Le gouvernement entend une nouvelle fois raboter les aides personnelles au logement. La CNL dénonce la prise en compte du patrimoine dans le calcul de l’APL qui fragilisera les familles, et notamment les épargnants populaires.

Une nouvelle disposition vise à réduire une fois de plus le nombre d’allocataires de l’APL.

Le gouvernement projette d’introduire dans les bases de calcul de l’APL, le patrimoine des familles dépassant 30 000 €. Livrets d’épargne et biens immobiliers en résidence secondaire seront ainsi réintégrés dans la base de calcul pour l’attribution de l’aide.

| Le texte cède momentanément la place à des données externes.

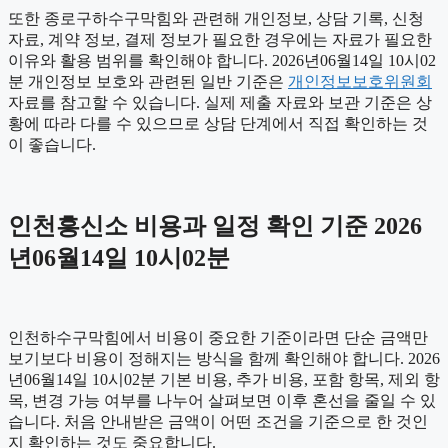
또한 종로구하수구막힘와 관련해 개인정보, 상담 기록, 신청
자료, 계약 정보, 결제 정보가 필요한 경우에는 자료가 필요한
이유와 활용 범위를 확인해야 합니다. 2026년06월14일 10시02
분 개인정보 보호와 관련된 일반 기준은
개인정보보호위원회
자료를 참고할 수 있습니다. 실제 제출 자료와 보관 기준은 상
황에 따라 다를 수 있으므로 상담 단계에서 직접 확인하는 것
이 좋습니다.
인천흥신소 비용과 일정 확인 기준 2026
년06월14일 10시02분
인천하수구막힘에서 비용이 중요한 기준이라면 단순 금액만
보기보다 비용이 정해지는 방식을 함께 확인해야 합니다. 2026
년06월14일 10시02분 기본 비용, 추가 비용, 포함 항목, 제외 항
목, 변경 가능 여부를 나누어 살펴보면 이후 혼선을 줄일 수 있
습니다. 처음 안내받은 금액이 어떤 조건을 기준으로 한 것인
지 확인하는 것도 중요합니다.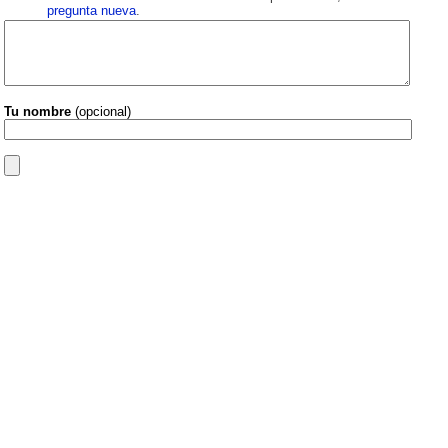
pregunta nueva
.
Tu nombre
(opcional)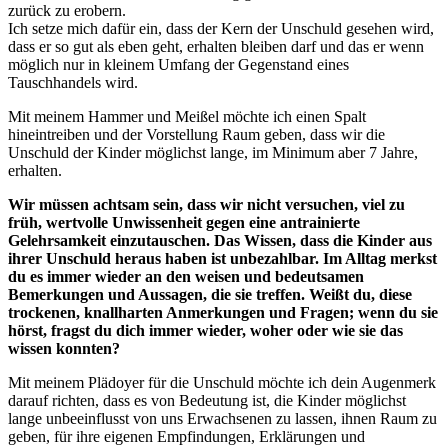
zurück zu erobern.
Ich setze mich dafür ein, dass der Kern der Unschuld gesehen wird,
dass er so gut als eben geht, erhalten bleiben darf und das er wenn
möglich nur in kleinem Umfang der Gegenstand eines
Tauschhandels wird.
Mit meinem Hammer und Meißel möchte ich einen Spalt
hineintreiben und der Vorstellung Raum geben, dass wir die
Unschuld der Kinder möglichst lange, im Minimum aber 7 Jahre,
erhalten.
Wir müssen achtsam sein, dass wir nicht versuchen, viel zu
früh, wertvolle Unwissenheit gegen eine antrainierte
Gelehrsamkeit einzutauschen. Das Wissen, dass die Kinder aus
ihrer Unschuld heraus haben ist unbezahlbar. Im Alltag merkst
du es immer wieder an den weisen und bedeutsamen
Bemerkungen und Aussagen, die sie treffen. Weißt du, diese
trockenen, knallharten Anmerkungen und Fragen; wenn du sie
hörst, fragst du dich immer wieder, woher oder wie sie das
wissen konnten?
Mit meinem Plädoyer für die Unschuld möchte ich dein Augenmerk
darauf richten, dass es von Bedeutung ist, die Kinder möglichst
lange unbeeinflusst von uns Erwachsenen zu lassen, ihnen Raum zu
geben, für ihre eigenen Empfindungen, Erklärungen und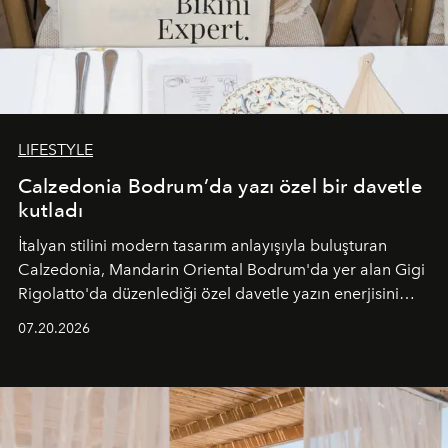
LIFESTYLE
Calzedonia Bodrum’da yazı özel bir davetle
kutladı
İtalyan stilini modern tasarım anlayışıyla buluşturan
Calzedonia, Mandarin Oriental Bodrum'da yer alan Gigi
Rigolatto'da düzenlediği özel davetle yazın enerjisini
paylaştı.
07.20.2026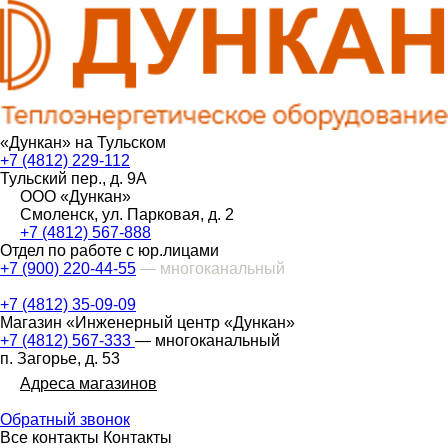
«Дункан» на Тульском
+7 (4812) 229-112
Тульский пер., д. 9А
ООО «Дункан»
Смоленск, ул. Парковая, д. 2
+7 (4812) 567-888
Отдел по работе с юр.лицами
+7 (900) 220-44-55
— многоканальный
+7 (4812) 35-09-09
Магазин «Инженерный центр «Дункан»
+7 (4812) 567-333
— многоканальный
п. Загорье, д. 53
Адреса магазинов
Обратный звонок
Все контакты
Контакты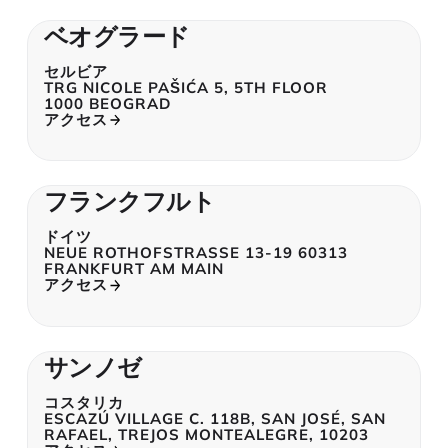
ベオグラード
セルビア
TRG NICOLE
PAŠIĆA 5, 5TH FLOOR
1000 BEOGRAD
アクセス
フランクフルト
ドイツ
NEUE ROTHOFSTRASSE 13-19 60313
FRANKFURT AM MAIN
アクセス
サンノゼ
コスタリカ
ESCAZÚ VILLAGE C. 118B, SAN JOSÉ, SAN
RAFAEL, TREJOS MONTEALEGRE, 10203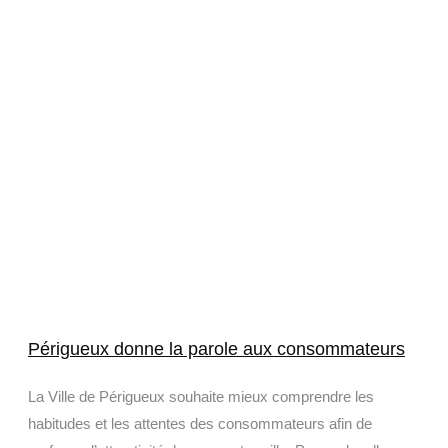
Périgueux donne la parole aux consommateurs
La Ville de Périgueux souhaite mieux comprendre les
habitudes et les attentes des consommateurs afin de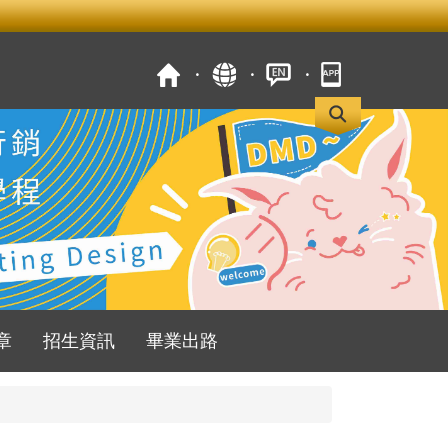
章
招生資訊
畢業出路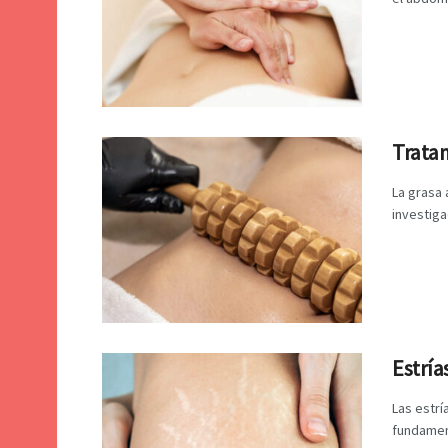
Trata
La grasa
investiga
Estría
Las estrí
fundament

Les épargnants populaires seront touchés par cette mesure, une façon déguisée de « refiscaliser » les seuls placements financiers qui ne le sont pas, comme le livret A ou le livret d’épargne populaire. La CNL demande donc à la ministre du Logement d’exclure ces livrets du calcul du patrimoine.

De plus, les familles qui possèdent une résidence secondaire, par exemple, héritée, verront leurs aides baisser, alors que du fait de leur situation professionnelle, elles ne peuvent souvent pas en faire une résidence principale.

La CNL a voté contre ce projet de décret présenté hier lors du Conseil national de l’habitat.